Il primo scritto di Giacomo Noventa ripreso in Tre parole sulla Resistenza (Castelvecchi, pp. 72, euro 9) si potrebbe leggere a ripetizione in giornate come queste. Dopo aver concluso le poche pagine di Discorso sulla Resistenza e sulla morale politica (del 1947) ho pensato a quanto raramente ci poniamo il problema di come raccontiamo la storia, e qui intendo il racconto degli storici, siano questi storici di professione, statisti, giornalisti improvvisati, letterati, scienziati sociali o altro ancora. La prosa di chi scrive sulla storia non è quasi mai in cima alle nostre preoccupazioni e per questo a volte è interessante ascoltare anche chi, spostandosi dalla prosa, parla di poesia come storiografia. E non si tratta di capire soltanto perché Gioacchino Volpe fosse un grandissimo scrittore o perché altri storici attuali dovrebbero prestare molta più attenzione alla loro prosa sciatta e cascante, pena l'inanità dell'intero loro operato; si tratta anche di capire, piuttosto, perché ogni ragionamento attorno alla storia sia primariamente un trattato di retorica. Ma come?, si chiederà qualcuno. Dopo tutto lo sforzo che proviamo a fare per liberarci della "retorica fascista", della "retorica comunista"? Io credo invece - e leggendo Giacomo Noventa ho delle conferme - che il grosso equivoco di fondo sia aver dato e continuare a dare a "retorica" una connotazione negativa.
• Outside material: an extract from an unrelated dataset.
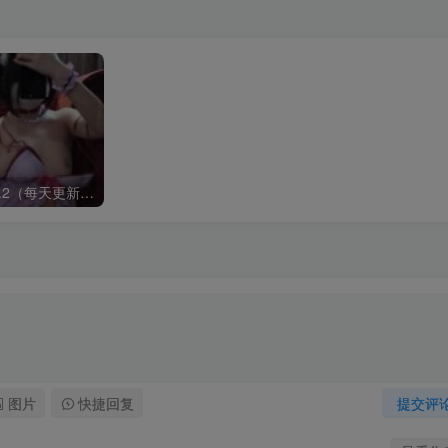
配菜更新 2025.1.2（每天更新五组）
图片
快捷回复
提交评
Retorica è tutto, ovunque ci sia testo e quel conflitto che qualsiasi testo ineludibilmente imprime su una pagina. Mi rendo conto di dire una cosa ovvia per molti, ma forse meno ovvia di quanto si possa credere. E a volte può star bene ripetere anche le cose ovvie, tanto più quando si è vicini a ricorrenze.
E allora il punto più importante e decisivo di questo libretto confezionato con alcuni scritti a tema resistenziale è la distinzione netta tra Resistenza e antifascismo. La prosa storica di cui necessitiamo ha un tremendo bisogno di distinzioni e di pochissime sfumature impressionistiche. I due termini su cui si sofferma Noventa, Resistenza e antifascismo, non sgorgano dalla stessa polla, vanno proprio divelti. Una certa "retorica" (virgolette d'obbligo qui, allora) ha voluto darcele a bere assieme, mescolate come goccette in un bicchier d'acqua e un'altra "retorica", oggi, usa la parola "resistenza" o il verbo "resistere" con un tic fastidioso. Gli uomini della Resistenza, prima ancora di combattere contro il Fascismo, combatterono contro sé stessi. Quest'aspetto della battaglia contro sé stessi è uno dei temi centrali di Noventa ma anche di tanta parte del secolo scorso, basti pensare a un autore come Brecht oppure a Fortini, per tornare in Italia. L'appurare l'esistenza di tale battaglia ci offre la spinta per saltar giù dagli angusti parapetti dai quali si affaccia qualsiasi discorso resistenziale e sulla resistenza, con o senza maiuscola. E di qui, ritornando a Noventa, anche a costo di dover passare dapprima per le sue riflessioni resistenziali, tralasciando momentaneamente il resto della sua opera, è giunto il momento di ridare a Ca' Zorzi un posto di grande pregnanza fra coloro che esercitarono un vero magistero d'azione nel Novecento, nonostante (o forse proprio a causa di) quello scontro irrequieto contro sé stessi che trovò il suo campo di battaglia proprio nel testo e nella retorica (senza virgolette) che ha tentato un racconto tra tanti possibili. Lì sta uno dei motivi che ci riporta continuamente a Noventa, lì - se vogliamo usare un termine che non amo - sta la sua attualità. E per far ciò, va bene ripartire da questi scritti, sia pure nel clima spesso annacquato dalle ricorrenze e soprattutto senza dimenticare che Noventa fu grande poeta. Per chi volesse cimentarsi con altri scritti, con altri suoi testi, resta imprescindibile
l'opera monumentale di sistemazione che fece l'editore Marsilio a cura
di Franco Manfriani, anche se non guasterebbe una più agile frammentazione e
proposta editoriale più continuativa, dal momento che le opere monumentali di sistemazione, pur meritorie, sono spesso la tomba luccicante di uno scrittore.